Vendors Push Patches
Microsoft on Tuesday released software updates to mitigate the vulnerabilities. "To get all available protections, firmware (microcode) and software updates are required," Microsoft says. "This may include microcode from device OEMs. In some cases, installing these updates will have a performance impact. We have also acted to secure our cloud services."
So far, however, patches for some versions of Windows 10, Windows Server and Windows Server 2019 have yet to ship.
Amazon and Google say they've already applied patches in their cloud environments, while Apple included fixes as part of recent Mojave (10.14) and Safari updates and Red Hat and VMware pushed updates.

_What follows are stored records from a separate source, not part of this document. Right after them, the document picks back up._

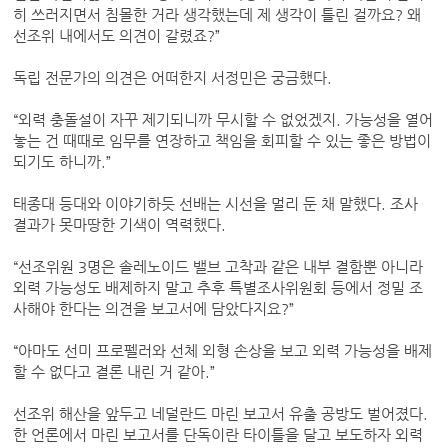
히 쓰러지면서 침몰한 거라 생각했는데 제 생각이 틀린 걸까요? 왜
선조위 내에서도 의견이 갈렸죠?”
독립 전문가의 의견은 어떠한지 서정민은 궁금했다.
“외력 충돌설이 자꾸 제기되니까 무시할 수 없었겠지. 가능성을 열어
놓는 건 때때로 임무를 연장하고 책임을 회피할 수 있는 좋은 방법이
되기도 하니까.”
태종대 등대와 이야기하듯 선배는 시선을 멀리 둔 채 말했다. 조사
결과가 못마땅한 기색이 역력했다.
“선조위원 3명은 솔레노이드 밸브 고착과 같은 내부 결함뿐 아니라
외력 가능성도 배제하지 말고 추후 특별조사위원회 등에서 정밀 조
사해야 한다는 의견을 보고서에 담았다지요?”
“아마도 선미 프로펠러와 선체 외형 손상을 보고 외력 가능성을 배제
할 수 없다고 결론 내린 거 같아.”
선조위 해산을 앞두고 네덜란드 마린 보고서 유출 공방도 벌어졌다.
한 언론에서 마린 보고서를 단독이란 타이틀을 달고 보도하자 외력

Google says it has opted against trying to mitigate MDS vulnerabilities in Chrome and advises users to use OS-level mitigations.
The researchers who discovered the flaws say that there are multiple ways to partially mitigate the risk that the vulnerabilities can be exploited.
"The safest workaround to prevent this extremely powerful attack is running trusted and untrusted applications on different physical machines," they say. "If this is not feasible in given contexts, disabling hyperthreading completely represents the safest mitigation. This does not, however, close the door on attacks on system call return paths that leak data from kernel space to user space."